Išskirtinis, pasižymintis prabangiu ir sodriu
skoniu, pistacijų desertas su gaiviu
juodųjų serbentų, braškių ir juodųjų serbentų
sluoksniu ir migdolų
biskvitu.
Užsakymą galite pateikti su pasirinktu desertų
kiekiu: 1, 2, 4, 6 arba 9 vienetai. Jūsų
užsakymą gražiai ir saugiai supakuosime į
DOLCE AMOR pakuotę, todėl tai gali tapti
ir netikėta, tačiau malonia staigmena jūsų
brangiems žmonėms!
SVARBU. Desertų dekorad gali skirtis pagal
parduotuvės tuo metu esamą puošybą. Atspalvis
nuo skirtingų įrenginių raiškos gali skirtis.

************

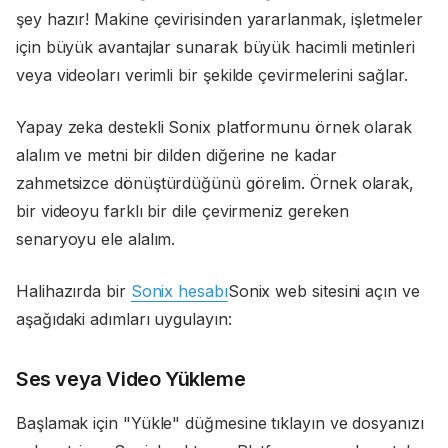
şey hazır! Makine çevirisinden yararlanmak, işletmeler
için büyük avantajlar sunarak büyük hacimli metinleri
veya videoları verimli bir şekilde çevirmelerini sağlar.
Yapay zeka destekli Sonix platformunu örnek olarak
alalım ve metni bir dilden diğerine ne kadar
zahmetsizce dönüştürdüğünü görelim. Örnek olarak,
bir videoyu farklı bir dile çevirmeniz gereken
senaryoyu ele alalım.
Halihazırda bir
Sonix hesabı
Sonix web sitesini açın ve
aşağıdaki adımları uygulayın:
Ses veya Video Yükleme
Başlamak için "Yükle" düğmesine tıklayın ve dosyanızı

************

ASSIGNMENT:
Take every line of the material that contains the word "Sonix", and copy it.

ANSWER TO THE EXERCISE:
Yapay zeka destekli Sonix platformunu örnek olarak
Sonix hesabı
Sonix web sitesini açın ve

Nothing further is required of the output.